While the title is marginally self-descriptive in its own right, due to the ambiguity of its nature it will probably require a little background. I’m under a bit of creative strain right now. That is, I’m not sure what to post about next for my blog. Call it writer’s block, call it lack of motivation (or inspiration, which sounds less lazy, but is equally troublesome), however my creative candle burns on both ends faster than a brush fire in Africa. And while my ideas start off green and lush, by the time I’m done with them they seem like ash between my fingers.
You see, my blog is meant to serve as a hub for keeping my own thoughts written down. I’m not particularly out to please anybody (though it is an enormous bonus to know that I have), for this webpage is a kind of window into my soul. I hear the eyes are supposed to serve that purpose, but since you can’t see mine through a computer screen, I thought I’d save everyone the trip to my house and post my musings on the World Wide Web for all to see.
But you can’t see until I post, and I can’t seem to post. Strangely enough, it’s not that I can’t write; it’s that I don’t know what to put up. I have about seven complete blog posts written up already. That’s right. Seven documents filled with transcribed cogitations whose luminescent glow envelops my computer screen every time I open their files. I think its God trying to tell me something.
Brennan. Post something. Write. For the love of Me, just write already.
Also, stop confusing your brightness settings with my holy, luminescent glow.
Most of my blogs, contrary to what I initially envisioned them to be, are rather reflective. Rather than jump up on stage like a stand-up comedian, I’ve taken the nice, quite seat in the back corner of the room with a pencil, pen, and some hot cocoa. There I ponder and scribble down little thoughts and musings that, while cathartic to me, might not mean anything to you.
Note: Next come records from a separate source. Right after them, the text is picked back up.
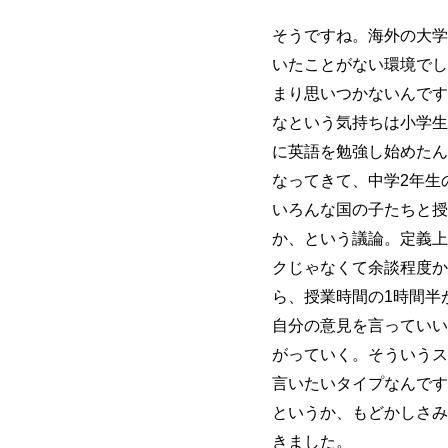
そうですね。海外の大学
いたことがない環境でし
まり思いつかないんです
なという気持ちは小学生
に英語を勉強し始めたん
なってきて、中学2年生
いろんな国の子たちと授
か、という議論。定義上
クじゃなくて余談程度か
ら、授業時間の1時間半
自分の意見を言っていい
がっていく。そういうス
言いたいタイプなんです
というか、もどかしさみ
きました。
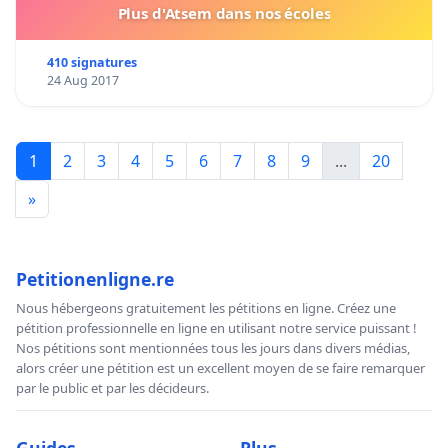
Plus d'Atsem dans nos écoles
410 signatures
24 Aug 2017
1
2
3
4
5
6
7
8
9
...
20
»
Petitionenligne.re
Nous hébergeons gratuitement les pétitions en ligne. Créez une
pétition professionnelle en ligne en utilisant notre service puissant !
Nos pétitions sont mentionnées tous les jours dans divers médias,
alors créer une pétition est un excellent moyen de se faire remarquer
par le public et par les décideurs.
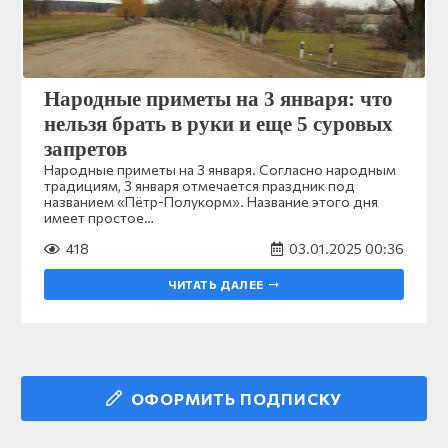
Народные приметы на 3 января: что
нельзя брать в руки и еще 5 суровых
запретов
Народные приметы на 3 января. Согласно народным
традициям, 3 января отмечается праздник под
названием «Пётр-Полукорм». Название этого дня
имеет простое…
418
03.01.2025 00:36
ЧИТАТЬ ДАЛЕЕ
ОФОРМИТЬ ПОДПИСКУ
That’s where I run into to trouble. To share or not to share? Do you really want to know?
I also don’t know what to post yet because whatever I post begins to set a precedent for this blog. As of now, it’s got two purposes: Insight and Humor. But whenever I, the author and self-proclaimed virtual God of this fractional component of internet subspace, do not fully understand what this “Insight and humor” will pertain or encompass, what is to become? When God doesn’t understand how the universe works, who does?
I guess, in a sense, even though I’ve chosen to take the quiet corner seat in the back, life has stealthily grasped me in a vice grip and thrown me up on stage. The stand-up was procuring rotten fruit, so for some reason I get to be the stand-in. I don’t always feel like my thoughts are worth being read, but even if you find they aren’t, you can always choose to walk away; to like them or leave them.
So from now on, while I can’t promise that this blog will be the fun-bag of entertainment that was the focus of my initial design, I can at least say that step by step I’ll start to construct this blog into something worth reading. That’s why this blog exists; because it’s something worth reading. If it’s not that, I guess it’s just a waste of space. Nothing good ever came of yelling into a vacuum.
P.S. The next blog post will be up quite soon.